The Cyprus bailout
This week the negotiations in Cyprus over its fragile banking system reached a new low. Cyprus was given a €10bn bailout (they desired €17bn initially) from the Eurozone to recapitalize its banking system, with the price they have to pay for this being dire. This radical bailout plan forces a 9.9% tax on deposits over €100,000, and 6.7% on deposits under €100,000. Unlike previous bailouts in Greece, Portugal or Spain where bond-holders took a big cut, this is the first time a bailout proposal will fund itself from peoples' savings. The signal this is sending is that small savers (not responsible for the crisis) should be punished while the bond-holders who willingly took risks should be protected. Needless to say such a bailout proposal is very likely to turn into a disaster for the domestic economy. Investors were spooked, the people went to the streets, mainly to pull out their money from banks, while markets dropped at the sight of such news at the start of trading day on Monday.
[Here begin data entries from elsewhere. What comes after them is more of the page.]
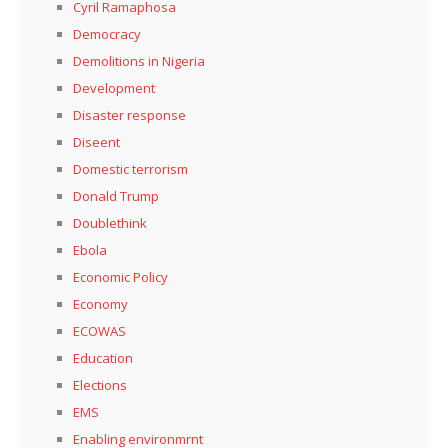
Cyril Ramaphosa
Democracy
Demolitions in Nigeria
Development
Disaster response
Diseent
Domestic terrorism
Donald Trump
Doublethink
Ebola
Economic Policy
Economy
ECOWAS
Education
Elections
EMS
Enabling environmrnt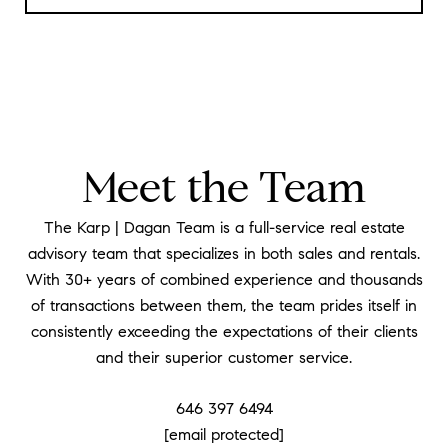
Meet the Team
The Karp | Dagan Team is a full-service real estate
advisory team that specializes in both sales and rentals.
With 30+ years of combined experience and thousands
of transactions between them, the team prides itself in
consistently exceeding the expectations of their clients
and their superior customer service.
646 397 6494
[email protected]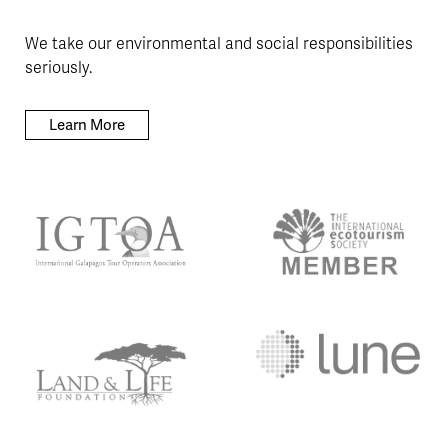
We take our environmental and social responsibilities
seriously.
Learn More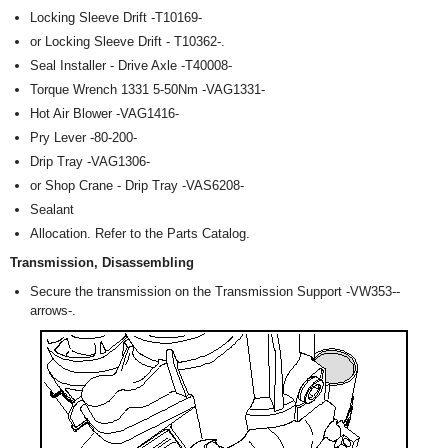
Locking Sleeve Drift -T10169-
or Locking Sleeve Drift - T10362-.
Seal Installer - Drive Axle -T40008-
Torque Wrench 1331 5-50Nm -VAG1331-
Hot Air Blower -VAG1416-
Pry Lever -80-200-
Drip Tray -VAG1306-
or Shop Crane - Drip Tray -VAS6208-
Sealant
Allocation. Refer to the Parts Catalog.
Transmission, Disassembling
Secure the transmission on the Transmission Support -VW353--
arrows-.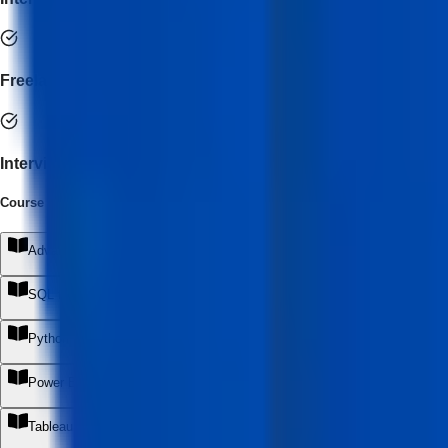
Freelance Business Setup Guidance
Interview Preparation & Portfolio Development
Course Syllabus
(
10
Module
s
)
Advanced Excel & AI Automation
+
SQL for Modern Data Analytics
+
Python for Data Analysis & Automation
+
Power BI & AI-Powered BI Development
+
Tableau & Advanced Visualization
+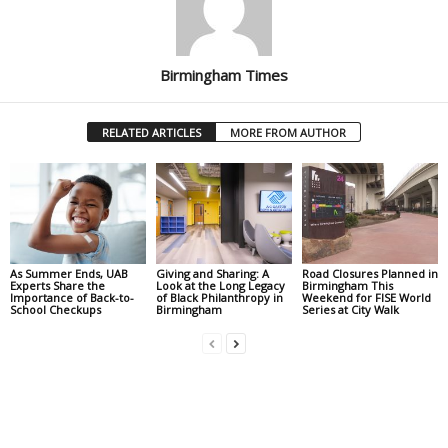
Birmingham Times
RELATED ARTICLES
MORE FROM AUTHOR
As Summer Ends, UAB
Giving and Sharing: A
Road Closures Planned in
Experts Share the
Look at the Long Legacy
Birmingham This
Importance of Back-to-
of Black Philanthropy in
Weekend for FISE World
School Checkups
Birmingham
Series at City Walk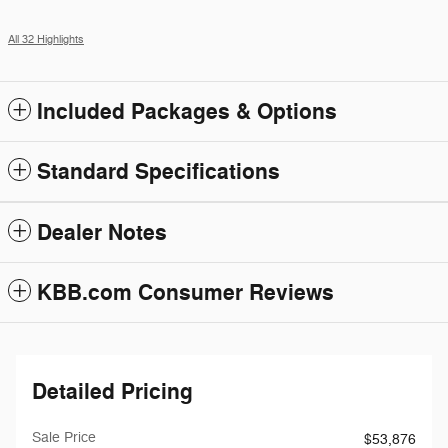
All 32 Highlights
Included Packages & Options
Standard Specifications
Dealer Notes
KBB.com Consumer Reviews
Detailed Pricing
Sale Price
$53,876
This time the policymakers actually caused a bank run. Touching into people's savings is an extremely risky policy, particularly if it comes from a government considered to be incompetent. The situation resembles the one that has happened in Argentina in 2001 under the Corralito, where an exchange rate depreciation was made that has reduced the people's savings by three quarters. This is what caused huge riots and an immediate bankruptcy of the Argentine economy. Even though things aren't as radical in Cyprus at the moment, the Argentine case is a good example of what happens when peoples' savings are tampered with. It leads to panic, bank runs, riots and protests, immense political instability, great economic distress and altogether it completely rules out any chance for recovery any time soon.
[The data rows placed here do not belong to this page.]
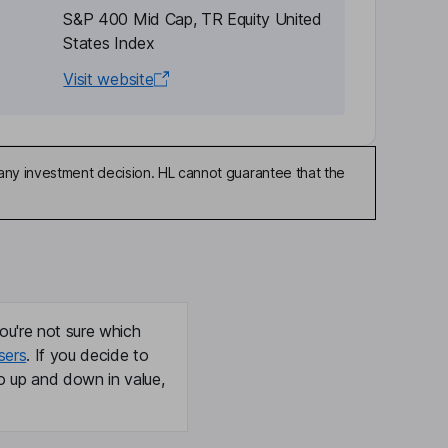
S&P 400 Mid Cap, TR Equity United
States Index
Visit website
any investment decision. HL cannot guarantee that the
ou're not sure which
sers
. If you decide to
o up and down in value,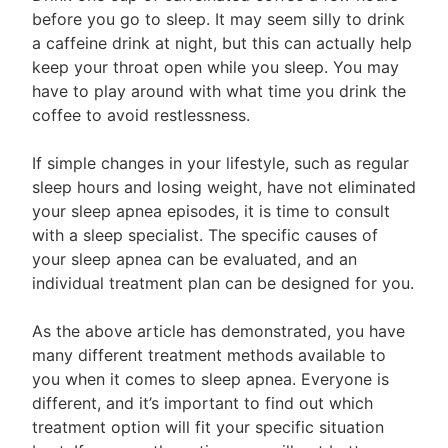
before you go to sleep. It may seem silly to drink
a caffeine drink at night, but this can actually help
keep your throat open while you sleep. You may
have to play around with what time you drink the
coffee to avoid restlessness.
If simple changes in your lifestyle, such as regular
sleep hours and losing weight, have not eliminated
your sleep apnea episodes, it is time to consult
with a sleep specialist. The specific causes of
your sleep apnea can be evaluated, and an
individual treatment plan can be designed for you.
As the above article has demonstrated, you have
many different treatment methods available to
you when it comes to sleep apnea. Everyone is
different, and it’s important to find out which
treatment option will fit your specific situation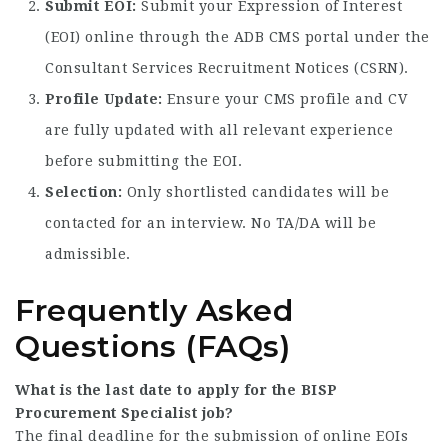
Submit EOI:
Submit your Expression of Interest
(EOI) online through the ADB CMS portal under the
Consultant Services Recruitment Notices (CSRN).
Profile Update:
Ensure your CMS profile and CV
are fully updated with all relevant experience
before submitting the EOI.
Selection:
Only shortlisted candidates will be
contacted for an interview. No TA/DA will be
admissible.
Frequently Asked
Questions (FAQs)
What is the last date to apply for the BISP
Procurement Specialist job?
The final deadline for the submission of online EOIs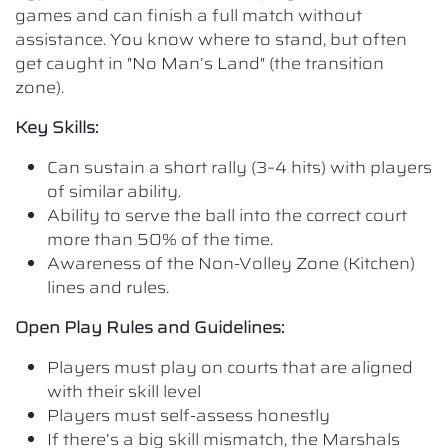
games and can finish a full match without
assistance. You know where to stand, but often
get caught in "No Man’s Land" (the transition
zone).
Key Skills:
Can sustain a short rally (3–4 hits) with players
of similar ability.
Ability to serve the ball into the correct court
more than 50% of the time.
Awareness of the Non-Volley Zone (Kitchen)
lines and rules.
Open Play Rules and Guidelines:
Players must play on courts that are aligned
with their skill level
Players must self-assess honestly
If there’s a big skill mismatch, the Marshals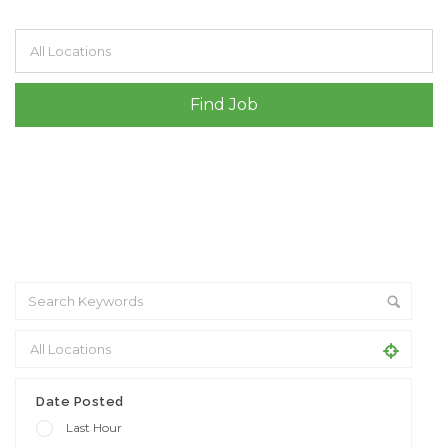
Filter by specialisms e.g. developer, designer
Date Posted
Last Hour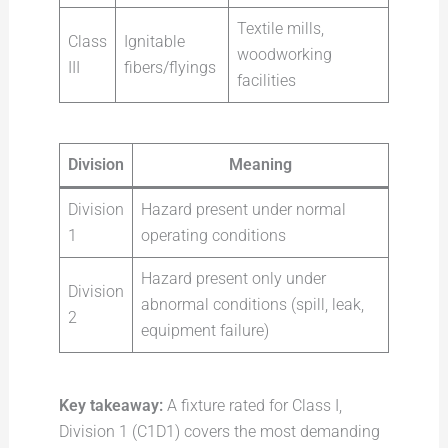
Textile mills,
Class
Ignitable
woodworking
III
fibers/flyings
facilities
Division
Meaning
Division
Hazard present under normal
1
operating conditions
Hazard present only under
Division
abnormal conditions (spill, leak,
2
equipment failure)
Key takeaway:
A fixture rated for Class I,
Division 1 (C1D1) covers the most demanding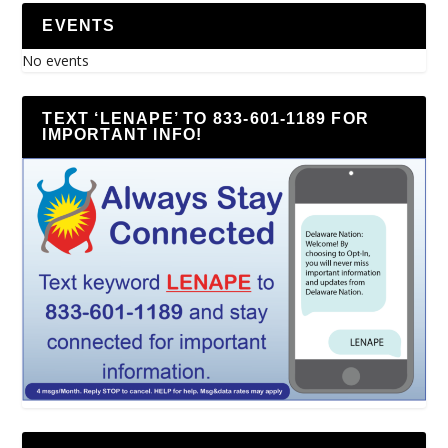
EVENTS
No events
TEXT ‘LENAPE’ TO 833-601-1189 FOR
IMPORTANT INFO!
It's not only the immediate problem of capital flight; such a move would trigger an even worse long-term deal where savers will be completely discouraged from ever depositing their money in Cypriot banks. Both domestic residents and particularly foreigners. It won't be long until a number of Russian citizens (who account for half of the deposits in the country) start pulling their money out of Cyprus. It seems that Cyprus will be a tax haven no more (they were forced to raise their corporate tax rates by 2.5 percentage points as well). And this was actually the crucial part of the negotiations over the plan. It is easy to understand why Eurozone (Germany) was reluctant to drop a lot of money on Cyprus only to save wealthy Russians.
|The markets reacted with disturbance after the bailout|
deal was initially announced. The bounce back could
have been explained by the fact that Cypriots rejected
the proposal, which would be a precedent where a
rejection of the bailout proposal sent positive signals
onto the market. Enough said. Source: The Economist
So, even if we can somehow justify the tax rate on deposits higher than €100,000, as this will mostly strike wealthy Russian depositors with money of dubious origin (so it is claimed), the levy on small savers is completely unfair and self-defeating. But there could be an explanation for this as well. Schumpeter, the columnist in the Economist, has a good idea why: "The most plausible explanation is that the Cypriot government itself preferred to spread the pain rather than wipe out non-resident depositors and jeopardise its long-term prospects as an offshore financial centre for Russian and other money."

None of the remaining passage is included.